__Work order__
Could you repeat every line below exactly, skipping the images?

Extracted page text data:
=== Begin Enclosure ===

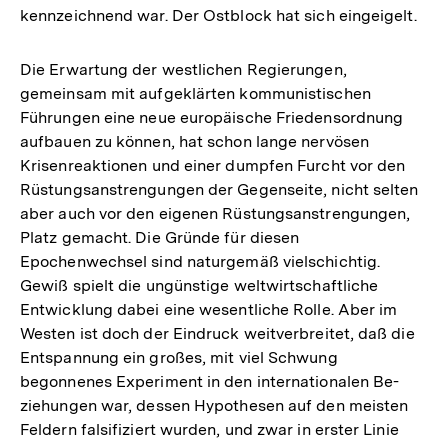
kennzeichnend war. Der Ostblock hat sich eingeigelt.
Die Erwartung der westlichen Regierungen,
gemeinsam mit aufgeklärten kommunistischen
Führungen eine neue europäische Friedensordnung
aufbauen zu können, hat schon lange nervösen
Krisenreaktionen und einer dumpfen Furcht vor den
Rüstungsanstrengungen der Gegenseite, nicht selten
aber auch vor den eigenen Rüstungsanstrengungen,
Platz gemacht. Die Gründe für diesen
Epochenwechsel sind naturgemäß vielschichtig.
Gewiß spielt die ungünstige weltwirtschaftliche
Entwicklung dabei eine wesentliche Rolle. Aber im
Westen ist doch der Eindruck weitverbreitet, daß die
Entspannung ein großes, mit viel Schwung
begonnenes Experiment in den internationalen Be-
ziehungen war, dessen Hypothesen auf den meisten
Feldern falsifiziert wurden, und zwar in erster Linie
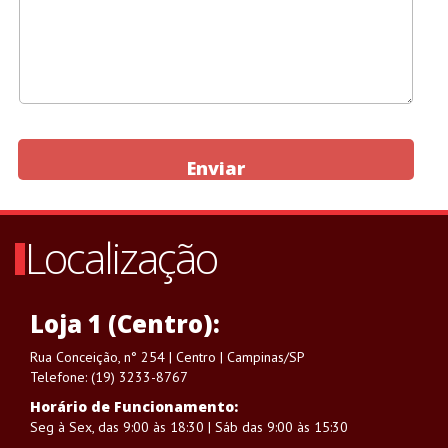
Enviar
Localização
Loja 1 (Centro):
Rua Conceição, n° 254 | Centro | Campinas/SP
Telefone: (19) 3233-8767
Horário de Funcionamento:
Seg à Sex, das 9:00 às 18:30 | Sáb das 9:00 às 15:30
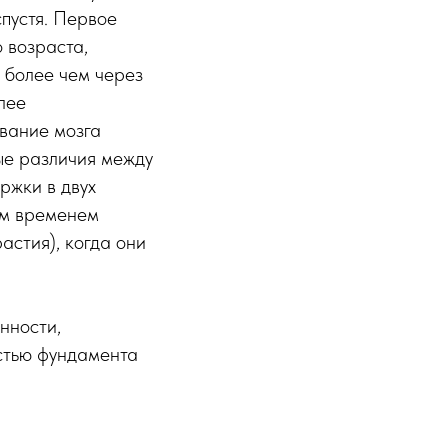
спустя. Первое
 возраста,
 более чем через
лее
ование мозга
ые различия между
ржки в двух
им временем
астия), когда они
нности,
стью фундамента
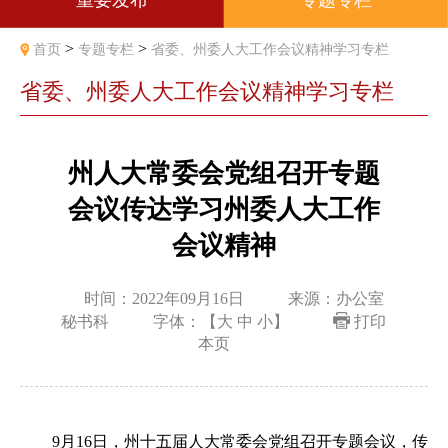
重要发布
专题专栏
>
>
首页
专题专栏
省委、州委人大工作会议精神学习专栏
省委、州委人大工作会议精神学习专栏
州人大常委会党组召开专题
会议传达学习州委人大工作
会议精神
时间：2022年09月16日
来源：办公室
秘书科
字体：【
大
中
小
】
打印
本页
9月16日，州十五届人大常委会党组召开专题会议，传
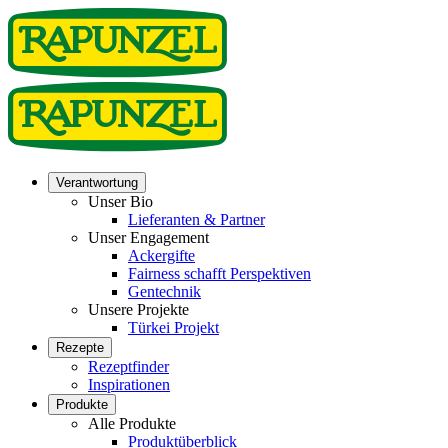
Verantwortung
Unser Bio
Lieferanten & Partner
Unser Engagement
Ackergifte
Fairness schafft Perspektiven
Gentechnik
Unsere Projekte
Türkei Projekt
Rezepte
Rezeptfinder
Inspirationen
Produkte
Alle Produkte
Produktüberblick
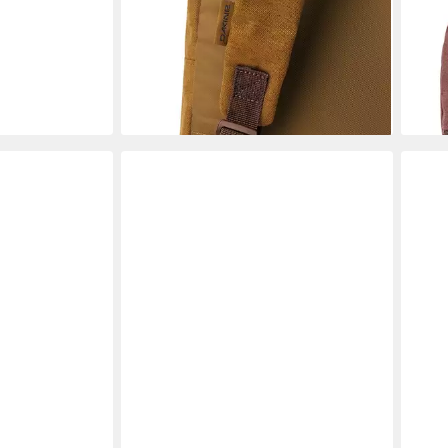
DAKINE
DAKI
Umhängetasche Detention, Polyester
Dayp
49,95 €
ab 5
liefe
lieferbar - in 5-6 Werktagen bei dir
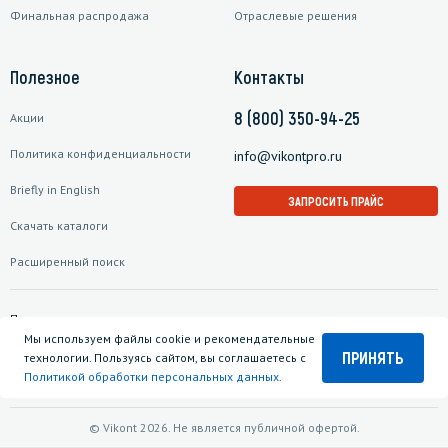
Финальная распродажа
Отраслевые решения
Полезное
Контакты
8 (800) 350-94-25
Акции
Политика конфиденциальности
info@vikontpro.ru
Briefly in English
ЗАПРОСИТЬ ПРАЙС
Скачать каталоги
Расширенный поиск
Подписаться на рассылку
Мы используем файлы cookie и рекомендательные
ПРИНЯТЬ
технологии. Пользуясь сайтом, вы соглашаетесь с
Политикой обработки персональных данных
.
© Vikont 2026. Не является публичной офертой.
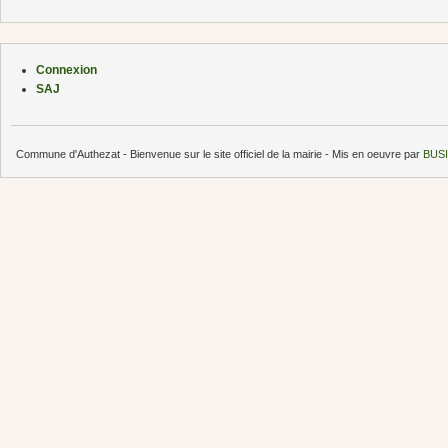
Connexion
SAJ
Commune d'Authezat - Bienvenue sur le site officiel de la mairie - Mis en oeuvre par
BUSI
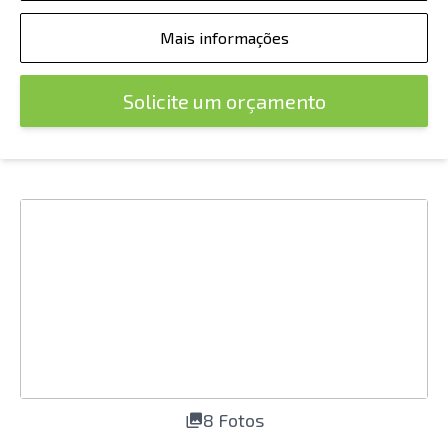
Mais informações
Solicite um orçamento
8 Fotos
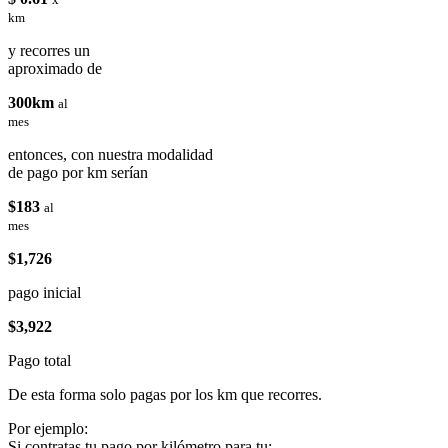
km
y recorres un
aproximado de
300km
al
mes
entonces, con nuestra modalidad
de pago por km serían
$183
al
mes
$1,726
pago inicial
$3,922
Pago total
De esta forma solo pagas por los km que recorres.
Por ejemplo:
Si contratas tu pago por kilómetro para tu:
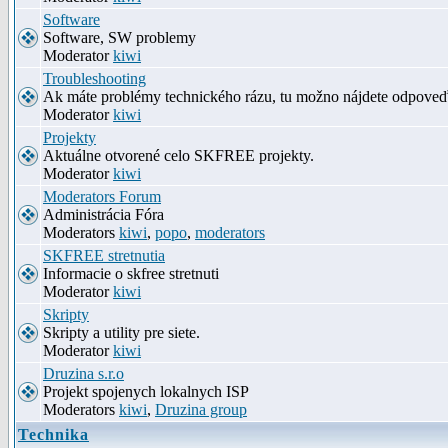
Software
Software, SW problemy
Moderator
kiwi
Troubleshooting
Ak máte problémy technického rázu, tu možno nájdete odpove
Moderator
kiwi
Projekty
Aktuálne otvorené celo SKFREE projekty.
Moderator
kiwi
Moderators Forum
Administrácia Fóra
Moderators
kiwi
,
popo
,
moderators
SKFREE stretnutia
Informacie o skfree stretnuti
Moderator
kiwi
Skripty
Skripty a utility pre siete.
Moderator
kiwi
Druzina s.r.o
Projekt spojenych lokalnych ISP
Moderators
kiwi
,
Druzina group
Technika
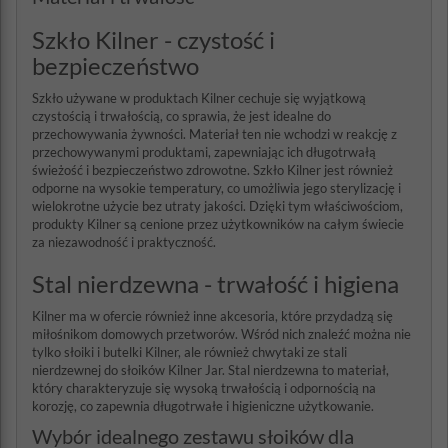
Szkło Kilner - czystość i
bezpieczeństwo
Szkło używane w produktach Kilner cechuje się wyjątkową
czystością i trwałością, co sprawia, że jest idealne do
przechowywania żywności. Materiał ten nie wchodzi w reakcję z
przechowywanymi produktami, zapewniając ich długotrwałą
świeżość i bezpieczeństwo zdrowotne. Szkło Kilner jest również
odporne na wysokie temperatury, co umożliwia jego sterylizację i
wielokrotne użycie bez utraty jakości. Dzięki tym właściwościom,
produkty Kilner są cenione przez użytkowników na całym świecie
za niezawodność i praktyczność.
Stal nierdzewna - trwałość i higiena
Kilner ma w ofercie również inne akcesoria, które przydadzą się
miłośnikom domowych przetworów. Wśród nich znaleźć można nie
tylko słoiki i butelki Kilner, ale również chwytaki ze stali
nierdzewnej do słoików Kilner Jar. Stal nierdzewna to materiał,
który charakteryzuje się wysoką trwałością i odpornością na
korozję, co zapewnia długotrwałe i higieniczne użytkowanie.
Wybór idealnego zestawu słoików dla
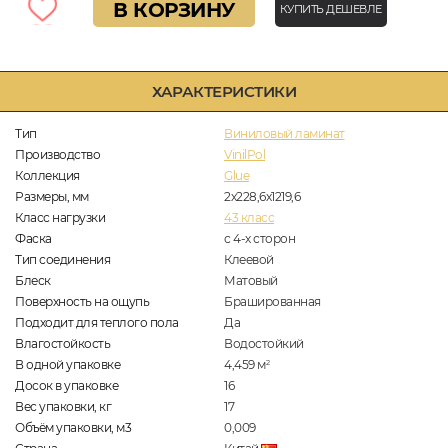
В КОРЗИНУ
КУПИТЬ ДЕШЕВЛЕ
ХАРАКТЕРИСТИКИ
Тип
Виниловый ламинат
Производство
VinilPol
Коллекция
Glue
Размеры, мм
2х228,6х1219,6
Класс нагрузки
43 класс
Фаска
с 4-х сторон
Тип соединения
Клеевой
Блеск
Матовый
Поверхность на ощупь
Брашированная
Подходит для теплого пола
Да
Влагостойкость
Водостойкий
В одной упаковке
4,459
м
2
Досок в упаковке
16
Вес упаковки, кг
17
Объём упаковки, м3
0,009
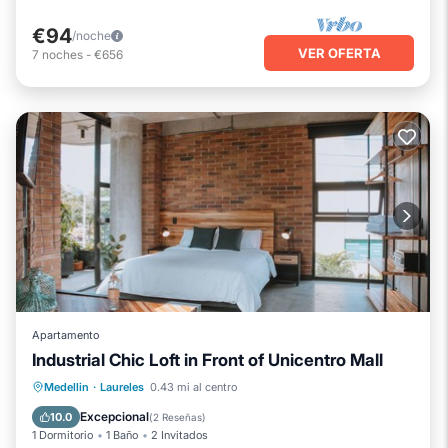
€94
/noche
VER OFERTA
7
noches
-
€656
Apartamento
Industrial Chic Loft in Front of Unicentro Mall
Bañera de hidromasaje
Balcón/Terraza
Medellin
·
Laureles
0.43 mi al centro
Cocina
Aire acondicionado
Excepcional
10.0
(
2 Reseñas
)
1 Dormitorio
1 Baño
2 Invitados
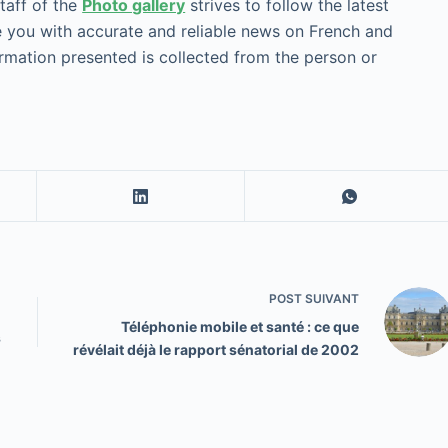
staff of the
Photo gallery
strives to follow the latest
 you with accurate and reliable news on French and
nformation presented is collected from the person or
POST
SUIVANT
Téléphonie mobile et santé : ce que
s
révélait déjà le rapport sénatorial de 2002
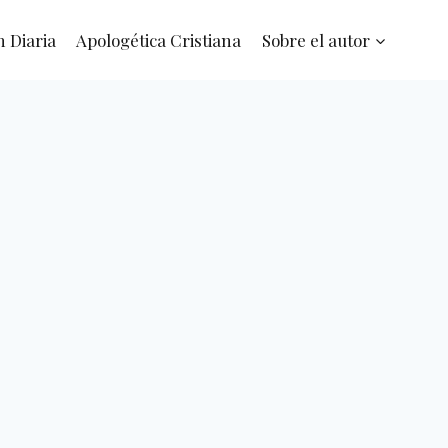
n Diaria
Apologética Cristiana
Sobre el autor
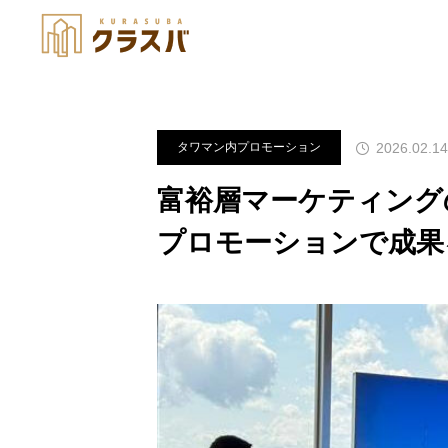
ブログ
タワマン内プロモーショ
2026.02.14
タワマン内プロモーション
富裕層マーケティング
プロモーションで成果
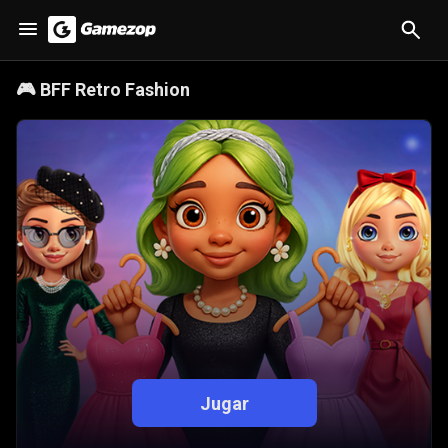
🎮
BFF Retro Fashion
Jugar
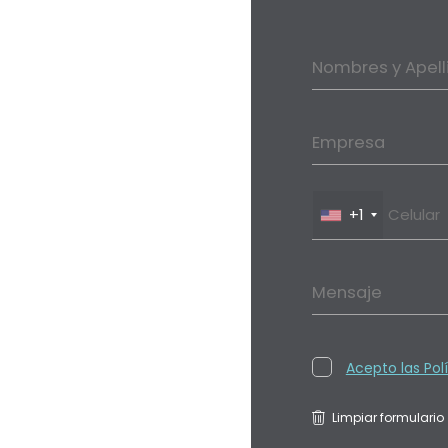
Nombres y Apell
Empresa
+1
Mensaje
Acepto las Pol
Limpiar formulario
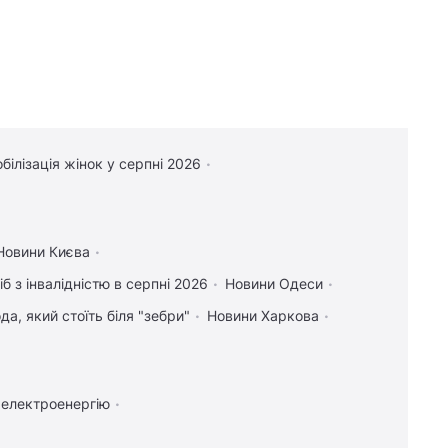
білізація жінок у серпні 2026
Новини Києва
іб з інвалідністю в серпні 2026
Новини Одеси
а, який стоїть біля "зебри"
Новини Харкова
 електроенергію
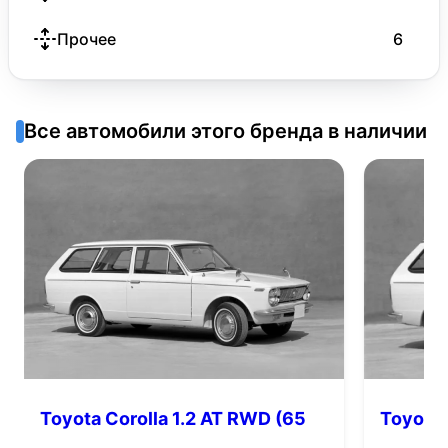
Прочее
6
Все автомобили этого бренда в наличии
Toyota Corolla 1.2 AT RWD (65
Toyota 
л.с.)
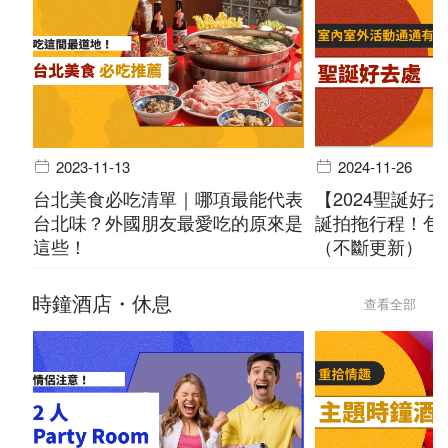
2023-11-13
2024-11-26
台北美食必吃清單｜哪項最能代表
【2024聖誕好
台北味？外國朋友最愛吃的原來是
誕拍拖行程！包
這些！
（不斷更新）
時鐘酒店・休息
查看全部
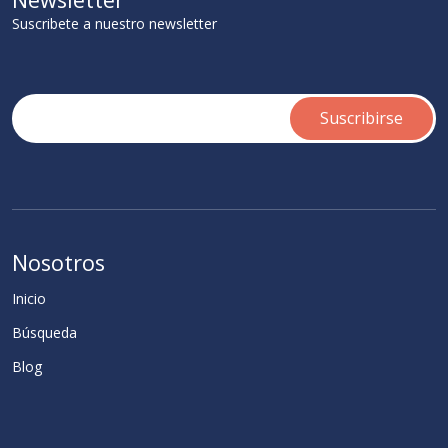
Suscribete a nuestro newsletter
Nosotros
Inicio
Búsqueda
Blog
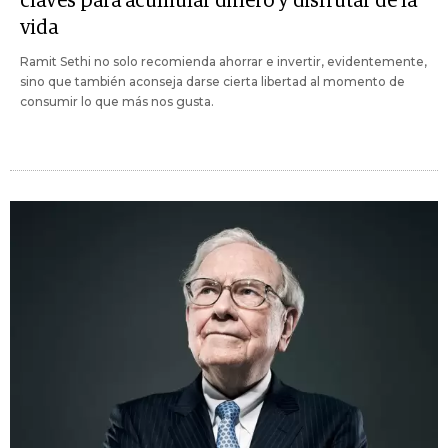
claves para acumular dinero y disfrutar de la
vida
Ramit Sethi no solo recomienda ahorrar e invertir, evidentemente,
sino que también aconseja darse cierta libertad al momento de
consumir lo que más nos gusta.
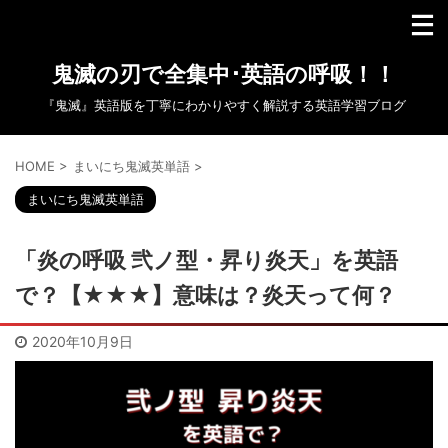
鬼滅の刃で全集中･英語の呼吸！！
『鬼滅』英語版を丁寧にわかりやすく解説する英語学習ブログ
HOME
>
まいにち鬼滅英単語
>
まいにち鬼滅英単語
「炎の呼吸 弐ノ型・昇り炎天」を英語
で？【★★★】意味は？炎天って何？
2020年10月9日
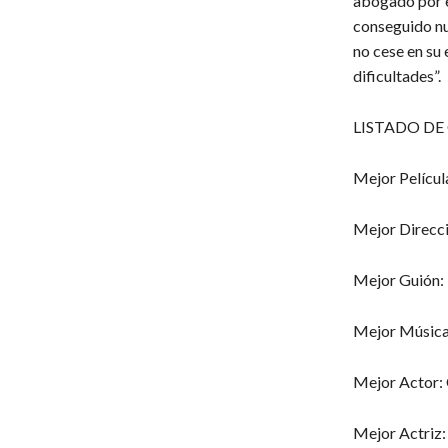
abogado por e
conseguido nu
no cese en su
dificultades”.
LISTADO D
Mejor Películ
Mejor Direcci
Mejor Guión: 
Mejor Música 
Mejor Actor: 
Mejor Actriz:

=== End Enclosure ===

__Solution to this task__
kennzeichnend war. Der Ostblock hat sich eingeigelt.
Die Erwartung der westlichen Regierungen,
gemeinsam mit aufgeklärten kommunistischen
Führungen eine neue europäische Friedensordnung
aufbauen zu können, hat schon lange nervösen
Krisenreaktionen und einer dumpfen Furcht vor den
Rüstungsanstrengungen der Gegenseite, nicht selten
aber auch vor den eigenen Rüstungsanstrengungen,
Platz gemacht. Die Gründe für diesen
Epochenwechsel sind naturgemäß vielschichtig.
Gewiß spielt die ungünstige weltwirtschaftliche
Entwicklung dabei eine wesentliche Rolle. Aber im
Westen ist doch der Eindruck weitverbreitet, daß die
Entspannung ein großes, mit viel Schwung
begonnenes Experiment in den internationalen Be-
ziehungen war, dessen Hypothesen auf den meisten
Feldern falsifiziert wurden, und zwar in erster Linie
Enviar
Localização
Loja 1 (Centro):
Rua Conceição, n° 254 | Centro | Campinas/SP
Telefone: (19) 3233-8767
Horário de Funcionamento:
Seg à Sex, das 9:00 às 18:30 | Sáb das 9:00 às 15:30
спустя. Первое
 возраста,
 более чем через
лее
ование мозга
ые различия между
ржки в двух
им временем
астия), когда они
нности,
стью фундамента
重要发布
专题专栏
>
>
首页
专题专栏
省委、州委人大工作会议精神学习专栏
省委、州委人大工作会议精神学习专栏
州人大常委会党组召开专题
会议传达学习州委人大工作
会议精神
时间：2022年09月16日
来源：办公室
秘书科
字体：【
大
中
小
】
打印
本页
9月16日，州十五届人大常委会党组召开专题会议，传
Verantwortung
Unser Bio
Lieferanten & Partner
Unser Engagement
Ackergifte
Fairness schafft Perspektiven
Gentechnik
Unsere Projekte
Türkei Projekt
Rezepte
Rezeptfinder
Inspirationen
Produkte
Alle Produkte
Produktüberblick
DAKINE
DAKI
Umhängetasche Detention, Polyester
Dayp
49,95 €
ab 5
liefe
lieferbar - in 5-6 Werktagen bei dir
Финальная распродажа
Отраслевые решения
Полезное
Контакты
8 (800) 350-94-25
Акции
Политика конфиденциальности
info@vikontpro.ru
Briefly in English
ЗАПРОСИТЬ ПРАЙС
Скачать каталоги
Расширенный поиск
Подписаться на рассылку
Мы используем файлы cookie и рекомендательные
ПРИНЯТЬ
технологии. Пользуясь сайтом, вы соглашаетесь с
Политикой обработки персональных данных
.
© Vikont 2026. Не является публичной офертой.
Connexion
SAJ
Commune d'Authezat - Bienvenue sur le site officiel de la mairie - Mis en oeuvre par
BUSI
Mais informações
Solicite um orçamento
8 Fotos
km
y recorres un
aproximado de
300km
al
mes
entonces, con nuestra modalidad
de pago por km serían
$183
al
mes
$1,726
pago inicial
$3,922
Pago total
De esta forma solo pagas por los km que recorres.
Por ejemplo:
Si contratas tu pago por kilómetro para tu:
Software
Software, SW problemy
Moderator
kiwi
Troubleshooting
Ak máte problémy technického rázu, tu možno nájdete odpove
Moderator
kiwi
Projekty
Aktuálne otvorené celo SKFREE projekty.
Moderator
kiwi
Moderators Forum
Administrácia Fóra
Moderators
kiwi
,
popo
,
moderators
SKFREE stretnutia
Informacie o skfree stretnuti
Moderator
kiwi
Skripty
Skripty a utility pre siete.
Moderator
kiwi
Druzina s.r.o
Projekt spojenych lokalnych ISP
Moderators
kiwi
,
Druzina group
Technika
Szkło Kilner - czystość i
bezpieczeństwo
Szkło używane w produktach Kilner cechuje się wyjątkową
czystością i trwałością, co sprawia, że jest idealne do
przechowywania żywności. Materiał ten nie wchodzi w reakcję z
przechowywanymi produktami, zapewniając ich długotrwałą
świeżość i bezpieczeństwo zdrowotne. Szkło Kilner jest również
odporne na wysokie temperatury, co umożliwia jego sterylizację i
wielokrotne użycie bez utraty jakości. Dzięki tym właściwościom,
produkty Kilner są cenione przez użytkowników na całym świecie
za niezawodność i praktyczność.
Stal nierdzewna - trwałość i higiena
Kilner ma w ofercie również inne akcesoria, które przydadzą się
miłośnikom domowych przetworów. Wśród nich znaleźć można nie
tylko słoiki i butelki Kilner, ale również chwytaki ze stali
nierdzewnej do słoików Kilner Jar. Stal nierdzewna to materiał,
który charakteryzuje się wysoką trwałością i odpornością na
korozję, co zapewnia długotrwałe i higieniczne użytkowanie.
Wybór idealnego zestawu słoików dla
В КОРЗИНУ
КУПИТЬ ДЕШЕВЛЕ
ХАРАКТЕРИСТИКИ
Тип
Виниловый ламинат
Производство
VinilPol
Коллекция
Glue
Размеры, мм
2х228,6х1219,6
Класс нагрузки
43 класс
Фаска
с 4-х сторон
Тип соединения
Клеевой
Блеск
Матовый
Поверхность на ощупь
Брашированная
Подходит для теплого пола
Да
Влагостойкость
Водостойкий
В одной упаковке
4,459
м
2
Досок в упаковке
16
Вес упаковки, кг
17
Объём упаковки, м3
0,009
€94
/noche
VER OFERTA
7
noches
-
€656
Apartamento
Industrial Chic Loft in Front of Unicentro Mall
Bañera de hidromasaje
Balcón/Terraza
Medellin
·
Laureles
0.43 mi al centro
Cocina
Aire acondicionado
Excepcional
10.0
(
2 Reseñas
)
1 Dormitorio
1 Baño
2 Invitados
staff of the
Photo gallery
strives to follow the latest
 you with accurate and reliable news on French and
nformation presented is collected from the person or
POST
SUIVANT
Téléphonie mobile et santé : ce que
s
révélait déjà le rapport sénatorial de 2002
n Diaria
Apologética Cristiana
Sobre el autor
ブログ
タワマン内プロモーショ
2026.02.14
タワマン内プロモーション
富裕層マーケティング
プロモーションで成果
🎮
BFF Retro Fashion
Jugar
Nombres y Apell
Empresa
+1
Mensaje
Acepto las Pol
Limpiar formulario
білізація жінок у серпні 2026
Новини Києва
іб з інвалідністю в серпні 2026
Новини Одеси
а, який стоїть біля "зебри"
Новини Харкова
 електроенергію
Прочее
6
Все автомобили этого бренда в наличии
Toyota Corolla 1.2 AT RWD (65
Toyota 
л.с.)
2023-11-13
2024-11-26
台北美食必吃清單｜哪項最能代表
【2024聖誕好
台北味？外國朋友最愛吃的原來是
誕拍拖行程！包
這些！
（不斷更新）
時鐘酒店・休息
查看全部
Suscribete a nuestro newsletter
Nosotros
Inicio
Búsqueda
Blog
claves para acumular dinero y disfrutar de la
vida
Ramit Sethi no solo recomienda ahorrar e invertir, evidentemente,
sino que también aconseja darse cierta libertad al momento de
consumir lo que más nos gusta.
鬼滅の刃で全集中･英語の呼吸！！
『鬼滅』英語版を丁寧にわかりやすく解説する英語学習ブログ
HOME
>
まいにち鬼滅英単語
>
まいにち鬼滅英単語
「炎の呼吸 弐ノ型・昇り炎天」を英語
で？【★★★】意味は？炎天って何？
2020年10月9日
abogado por e
conseguido nu
no cese en su
dificultades”.
LISTADO D
Mejor Películ
Mejor Direcci
Mejor Guión: 
Mejor Música 
Mejor Actor: 
Mejor Actriz:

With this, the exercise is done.